- **Your instructions**
What lines of the data below include the word "Trouver"? Report them by copying each.

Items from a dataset
================

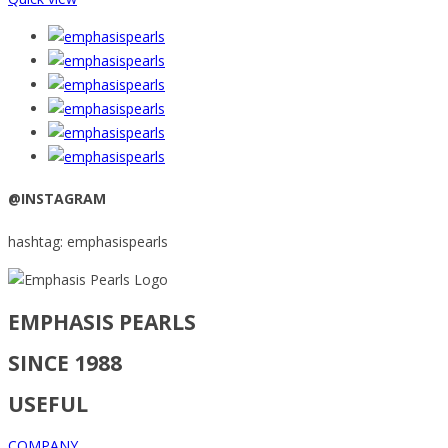
@INSTAGRAM
hashtag: emphasispearls
EMPHASIS PEARLS
SINCE 1988
USEFUL
COMPANY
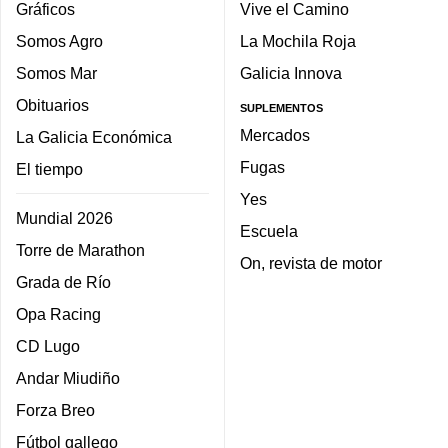
Gráficos
Vive el Camino
Somos Agro
La Mochila Roja
Somos Mar
Galicia Innova
Obituarios
SUPLEMENTOS
Mercados
La Galicia Económica
Fugas
El tiempo
Yes
Mundial 2026
Escuela
Torre de Marathon
On, revista de motor
Grada de Río
Opa Racing
CD Lugo
Andar Miudiño
Forza Breo
Fútbol gallego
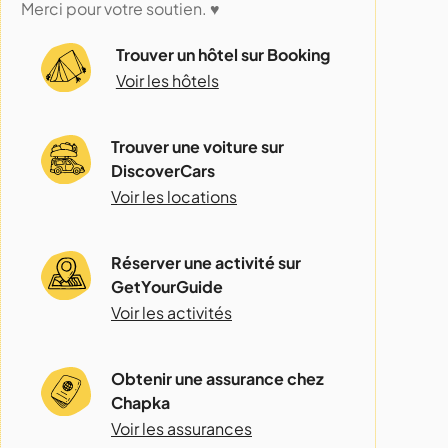
Merci pour votre soutien. ♥️
Trouver un hôtel sur Booking
Voir les hôtels
Trouver une voiture sur
DiscoverCars
Voir les locations
Réserver une activité sur
GetYourGuide
Voir les activités
Obtenir une assurance chez
Chapka
Voir les assurances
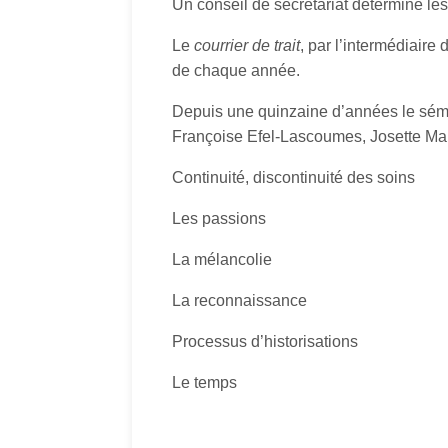
Un conseil de secrétariat détermine l
Le
courrier de trait
, par l’intermédiaire
de chaque année.
Depuis une quinzaine d’années le sém
Françoise Efel-Lascoumes, Josette Marq
Continuité, discontinuité des soins
Les passions
La mélancolie
La reconnaissance
Processus d’historisations
Le temps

================

- **Solution for this problem**
Trouver un hôtel sur Booking
Trouver une voiture sur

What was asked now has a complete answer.